BERLIN (Reuters) - Germany made mistakes with an open-door policy that saw more than a million migrants enter Germany over the past two years, Finance Minister Wolfgang Schaeuble acknowledged on Sunday, but he said Berlin was trying to learn from those missteps.
“We have tried to improve what got away from us in 2015,” Schaeuble told the newspaper Welt am Sonntag. “We politicians are human; we also make mistakes. But one can at least learn from them.”
Schaeuble is a member of Chancellor Angela Merkel’s conservative Christian Democrats, who have lost support to the anti-immigrant Alternative for Germany (AfD) party over the migration issue, after several attacks carried out by migrants.
The AfD is now poised to become the third largest party in parliament in September national elections.
The issue has also divided the European Union, with many countries balking at taking in a proportional share of refugees.
Schaeuble said Europe needed to consider harmonising its social benefits to achieve a more equitable distribution of migrants among EU members, a subject that he said had thus far been considered “taboo” in Germany.
“We have much higher standards when it comes to social benefits than most European countries. That’s why so many want to come to Germany,” he told the newspaper.
Schaeuble also said he was sceptical about the leadership style of the U.S. President Donald Trump, who has sparked concerns among European leaders with executive orders on immigration, as well as his decision to cancel trade agreements.
“In America, we can now see how someone is acting as if he can do everything very quickly.

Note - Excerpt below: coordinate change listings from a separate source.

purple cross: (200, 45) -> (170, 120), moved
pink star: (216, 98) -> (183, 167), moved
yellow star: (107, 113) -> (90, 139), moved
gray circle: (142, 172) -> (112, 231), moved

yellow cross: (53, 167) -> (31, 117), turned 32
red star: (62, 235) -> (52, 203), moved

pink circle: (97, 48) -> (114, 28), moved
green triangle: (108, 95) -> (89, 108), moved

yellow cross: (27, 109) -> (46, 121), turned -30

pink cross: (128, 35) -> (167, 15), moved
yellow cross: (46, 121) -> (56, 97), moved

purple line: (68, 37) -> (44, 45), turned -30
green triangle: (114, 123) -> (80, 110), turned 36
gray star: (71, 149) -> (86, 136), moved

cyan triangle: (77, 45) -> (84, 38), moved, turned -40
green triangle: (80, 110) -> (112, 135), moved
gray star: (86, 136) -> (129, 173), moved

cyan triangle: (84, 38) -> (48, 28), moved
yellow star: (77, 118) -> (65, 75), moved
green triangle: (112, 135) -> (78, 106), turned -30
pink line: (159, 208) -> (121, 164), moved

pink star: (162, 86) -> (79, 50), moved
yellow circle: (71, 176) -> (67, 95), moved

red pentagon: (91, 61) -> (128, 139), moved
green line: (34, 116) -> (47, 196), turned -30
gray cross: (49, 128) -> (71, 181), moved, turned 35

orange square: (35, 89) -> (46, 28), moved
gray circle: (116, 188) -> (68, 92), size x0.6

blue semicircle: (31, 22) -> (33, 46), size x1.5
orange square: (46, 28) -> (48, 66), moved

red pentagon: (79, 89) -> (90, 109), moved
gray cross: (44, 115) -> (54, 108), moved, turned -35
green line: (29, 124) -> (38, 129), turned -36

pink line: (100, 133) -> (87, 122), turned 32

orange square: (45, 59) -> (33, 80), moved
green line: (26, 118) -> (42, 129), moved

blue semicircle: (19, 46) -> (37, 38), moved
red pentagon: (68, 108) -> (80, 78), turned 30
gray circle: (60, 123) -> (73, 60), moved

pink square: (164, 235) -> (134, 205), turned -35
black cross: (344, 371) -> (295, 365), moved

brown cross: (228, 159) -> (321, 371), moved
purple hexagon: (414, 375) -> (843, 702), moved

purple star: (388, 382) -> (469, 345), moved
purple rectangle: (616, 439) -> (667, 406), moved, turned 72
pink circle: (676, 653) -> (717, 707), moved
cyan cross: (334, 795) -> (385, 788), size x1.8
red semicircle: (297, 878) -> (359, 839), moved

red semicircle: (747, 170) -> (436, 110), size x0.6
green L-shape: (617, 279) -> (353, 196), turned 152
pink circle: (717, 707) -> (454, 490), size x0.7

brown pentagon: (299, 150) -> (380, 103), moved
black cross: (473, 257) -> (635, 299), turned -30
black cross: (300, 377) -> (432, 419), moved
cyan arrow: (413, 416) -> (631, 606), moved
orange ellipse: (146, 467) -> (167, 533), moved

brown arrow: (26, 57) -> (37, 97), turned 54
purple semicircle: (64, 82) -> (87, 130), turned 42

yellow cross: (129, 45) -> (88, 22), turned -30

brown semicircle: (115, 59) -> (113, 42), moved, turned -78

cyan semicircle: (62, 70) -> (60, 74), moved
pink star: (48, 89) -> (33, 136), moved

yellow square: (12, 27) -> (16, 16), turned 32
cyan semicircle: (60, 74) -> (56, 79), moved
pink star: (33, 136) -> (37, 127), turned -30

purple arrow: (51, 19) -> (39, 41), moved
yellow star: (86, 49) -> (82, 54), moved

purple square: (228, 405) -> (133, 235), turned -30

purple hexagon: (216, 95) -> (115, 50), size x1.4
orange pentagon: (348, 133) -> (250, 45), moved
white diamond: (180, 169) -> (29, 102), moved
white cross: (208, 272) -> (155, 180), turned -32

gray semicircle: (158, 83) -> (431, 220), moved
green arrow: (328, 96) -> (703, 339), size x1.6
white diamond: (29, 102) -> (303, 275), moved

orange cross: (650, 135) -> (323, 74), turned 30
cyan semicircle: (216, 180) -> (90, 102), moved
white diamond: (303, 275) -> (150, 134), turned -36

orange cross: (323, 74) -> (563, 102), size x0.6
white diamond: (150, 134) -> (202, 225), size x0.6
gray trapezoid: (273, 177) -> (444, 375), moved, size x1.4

That will not only have good results,” he said.
A poll conducted earlier this month showed that refugee policy would be the biggest issue for voters in the September election.
Merkel, who is seeking a fourth term in office, spoke by telephone on Saturday with Trump, who has described her August 2015 decision to keep Germany’s borders open to refugees, mostly from the Middle East, as a “catastrophic mistake.”
In September, after a defeat for her Christian Democratic Union (CDU) in a Berlin state election, Merkel said she wished she could turn back the clock on the migrant crisis, although she stopped short of saying her policy was a mistake.
Merkel has rejected calls from the CDU’s Bavarian sister party to set an upper limit on migration, but is now pressing for more aggressive steps to send back migrants who are refused asylum, as well as action to prevent a similar flood of migrant from Africa.